+++ Data to use +++
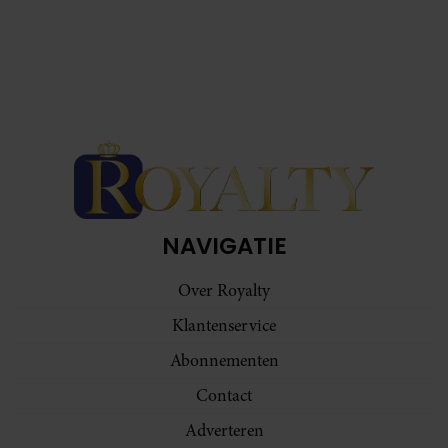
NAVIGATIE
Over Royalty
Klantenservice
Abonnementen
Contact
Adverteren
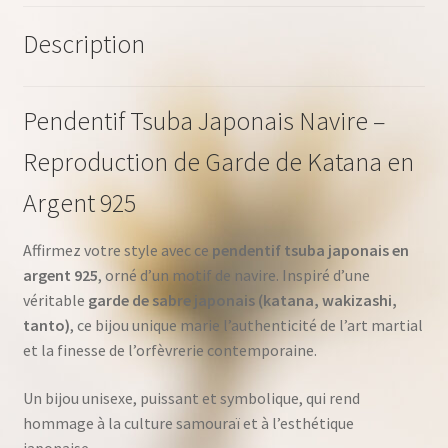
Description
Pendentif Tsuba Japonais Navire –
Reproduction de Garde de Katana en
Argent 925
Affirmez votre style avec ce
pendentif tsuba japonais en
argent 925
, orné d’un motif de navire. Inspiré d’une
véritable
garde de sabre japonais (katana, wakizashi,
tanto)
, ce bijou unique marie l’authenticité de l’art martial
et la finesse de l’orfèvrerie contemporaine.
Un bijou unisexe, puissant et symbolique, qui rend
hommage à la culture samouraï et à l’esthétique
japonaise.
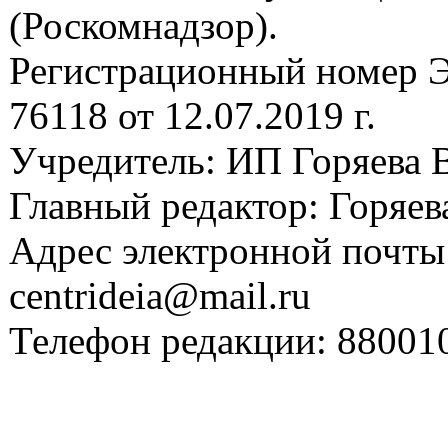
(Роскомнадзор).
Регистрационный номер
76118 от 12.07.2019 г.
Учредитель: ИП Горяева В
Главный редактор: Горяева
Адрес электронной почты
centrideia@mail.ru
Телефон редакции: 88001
+++
### What you should do:
Although the records contain pictures, transcribe only their text, exactly as written.

### Solution to the exercise:
NAVIGATIE
Over Royalty
Klantenservice
Abonnementen
Contact
Adverteren
Description
Pendentif Tsuba Japonais Navire –
Reproduction de Garde de Katana en
Argent 925
Affirmez votre style avec ce
pendentif tsuba japonais en
argent 925
, orné d’un motif de navire. Inspiré d’une
véritable
garde de sabre japonais (katana, wakizashi,
tanto)
, ce bijou unique marie l’authenticité de l’art martial
et la finesse de l’orfèvrerie contemporaine.
Un bijou unisexe, puissant et symbolique, qui rend
hommage à la culture samouraï et à l’esthétique
japonaise.
(Роскомнадзор).
Регистрационный номер
76118 от 12.07.2019 г.
Учредитель: ИП Горяева В
Главный редактор: Горяева
Адрес электронной почты
centrideia@mail.ru
Телефон редакции: 88001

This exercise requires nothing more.